Нурали стоял посреди комнаты бледный, покачиваясь с носков на пятки, крепко сжав кулаки, затем тяжелым шагом подошел к креслу, вновь опустился в него и так сидел, закрыв лицо руками. В нем кипел гнев оттого, что с таким безразличием и вероломством втоптано в грязь его самое светлое чувство — любовь к девушке. Обида, оскорбленная гордость, стыд — все смешалось и восстало против удара, который нанес ему его собственный брат. Наконец, собравшись с силами, он откинулся на спинку кресла, в котором только что с гордостью восседал Пеилжан, стал размышлять…
Теперь случившееся лишало его не только Орик, но и Пеилжана.

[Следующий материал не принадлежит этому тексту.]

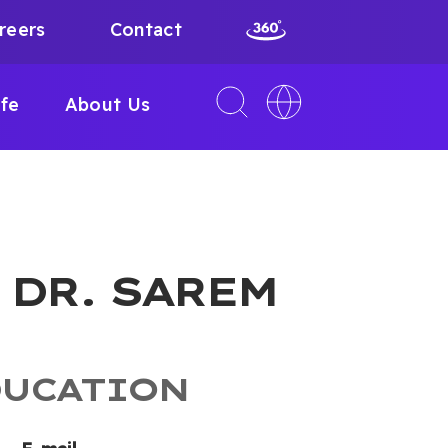
reers
Contact
Toggle
Toggle
ife
About Us
search
language
interface
switcher
. DR. SAREM
DUCATION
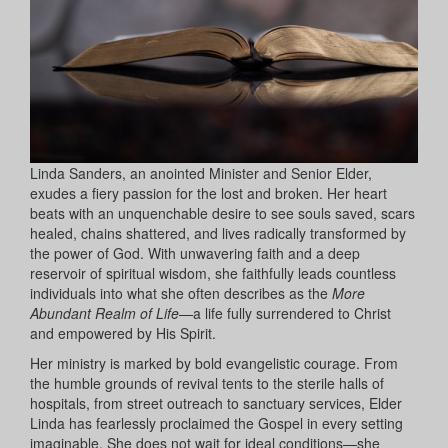
Linda Sanders, an anointed Minister and Senior Elder,
exudes a fiery passion for the lost and broken. Her heart
beats with an unquenchable desire to see souls saved, scars
healed, chains shattered, and lives radically transformed by
the power of God. With unwavering faith and a deep
reservoir of spiritual wisdom, she faithfully leads countless
individuals into what she often describes as the
More
Abundant Realm of Life
—a life fully surrendered to Christ
and empowered by His Spirit.
Her ministry is marked by bold evangelistic courage. From
the humble grounds of revival tents to the sterile halls of
hospitals, from street outreach to sanctuary services, Elder
Linda has fearlessly proclaimed the Gospel in every setting
imaginable. She does not wait for ideal conditions—she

В детстве было всякое: ссоры, споры… И все-таки тяжело терять единственного брата. А вдруг… вдруг эта красавица сама соблазнила его? На беду мне, может, случилось так, что виновата Орик, а вовсе не он, не Пеилжан? Тогда… Тогда, может, и не следует его так жестоко осуждать, кто знает…

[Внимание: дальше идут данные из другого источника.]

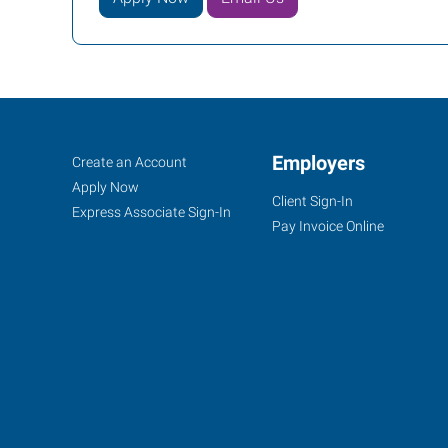
Woodbury,
Job
Employers
Search
Create an Account
NJ
Seekers
Jobs
Apply Now
Client Sign-In
Express Associate Sign-In
Pay Invoice Online
877
Kings
Highway,
Suite
100
West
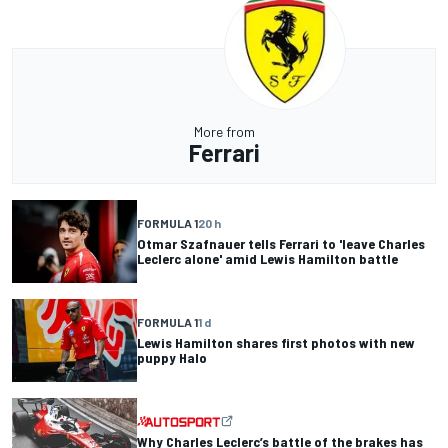
More from
Ferrari
FORMULA 1
20 h
Otmar Szafnauer tells Ferrari to 'leave Charles
Leclerc alone' amid Lewis Hamilton battle
FORMULA 1
1 d
Lewis Hamilton shares first photos with new
puppy Halo
Why Charles Leclerc’s battle of the brakes has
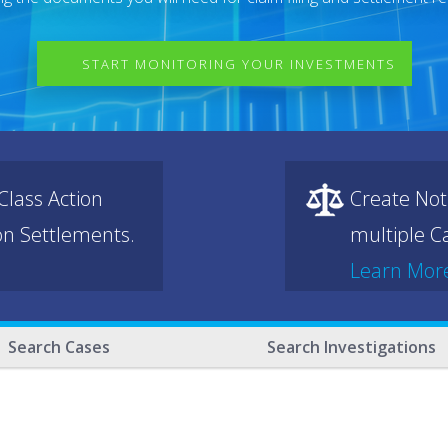
START MONITORING YOUR INVESTMENTS
lass Action
Create Not
ion Settlements.
multiple Ca
Learn Mor
Search Cases
Search Investigations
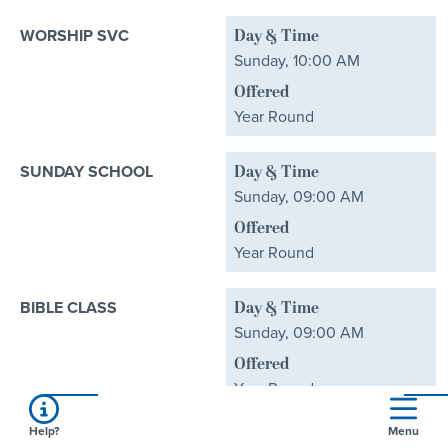
WORSHIP SVC
Day & Time
Sunday, 10:00 AM
Offered
Year Round
SUNDAY SCHOOL
Day & Time
Sunday, 09:00 AM
Offered
Year Round
BIBLE CLASS
Day & Time
Sunday, 09:00 AM
Offered
Year Round
Help?
Menu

Час спустя Нурали, с трудом передвигая ноги, медленной походкой подходил к общежитию треста. Орик завидела его еще издали и… поспешила навстречу.
На лице — ни тени смущения (не то что страдания!). Выглядит она прекрасно, кажется, чуть похудела только. Но… его встречного взгляда избегает.
— Здравствуй, Нурали! — Голос осекся, задрожал, сквозь смуглую кожу проступил румянец. — Идем поговорим.
Шли молча. Обогнули общежитие, присели на скамейке чьего-то палисадника. И… ни слова друг другу. Первой заговорила она:
— Наверное, Пеилжан сказал тебе уже…
— Сказал, но хотелось бы послушать и тебя.
Орик помолчала, потом заговорила опять, уже более твердо и уверенно:
— Я нашла свое счастье.
— Тогда… выходит… ты лгала мне?
— Лгала — не лгала, какое это теперь имеет значение? Порезвились, как дети, но все прошло.
— Порезвились! — Нурали не в силах был больше сдерживать себя, он почти кричал. — Если ты забавлялась, так нечего было мучить меня! Ты не верила мне? Любовь что, по-твоему, дается на один день? Ты понимаешь сама-то, что говоришь? Ты… ты…
— Хочешь сказать, что предала, так ведь? — разволновалась в свою очередь Орик. — Может, и так. Но что теперь поделаешь? Да, потеряла совесть! Да, люблю тебя, а замуж иду за твоего брата! Да, я виновата, одна я! Ты это хотел услышать? Уходи…
Он поднялся со скамейки.
Превозмогая слабость, шатаясь, побрел, сам не сознавая куда. Вдоль улицы — редкие фонари. В голове кто-то будто выстукивал одно только слово «Орик».
Нурали оглянулся. Увидел идущую по асфальту машину, попросил шофера подбросить до гостиницы.
Открыл дверь номера, постоял в темноте. Затем включил свет, взглянул на часы. Стрелки циферблата показывали двенадцать ночи. Нурали — как во сне. Однако он понимал, что все происшедшее с ним — не сон, а явь. Не выключая света, не раздеваясь, лег на диван, уткнувшись в спинку разгоряченной головой. Сон не приходил, будто не было ни усталости с дороги, ни вымотавших силы переживаний.
Утром он не пошел в трест. Не хотелось видеть сочувствующие взгляды сослуживцев. Вот в таком, не самом лучшем, состоянии его и застал Жаркын.
— Конечно, тебе тяжело, но при чем здесь твое затворничество? — пытался начать разговор Жаркын.
В глазах Нурали была безысходная тоска. Вдруг он вспыхнул:
— Прости, но в личном горе не может быть ни советчиков, ни помощников!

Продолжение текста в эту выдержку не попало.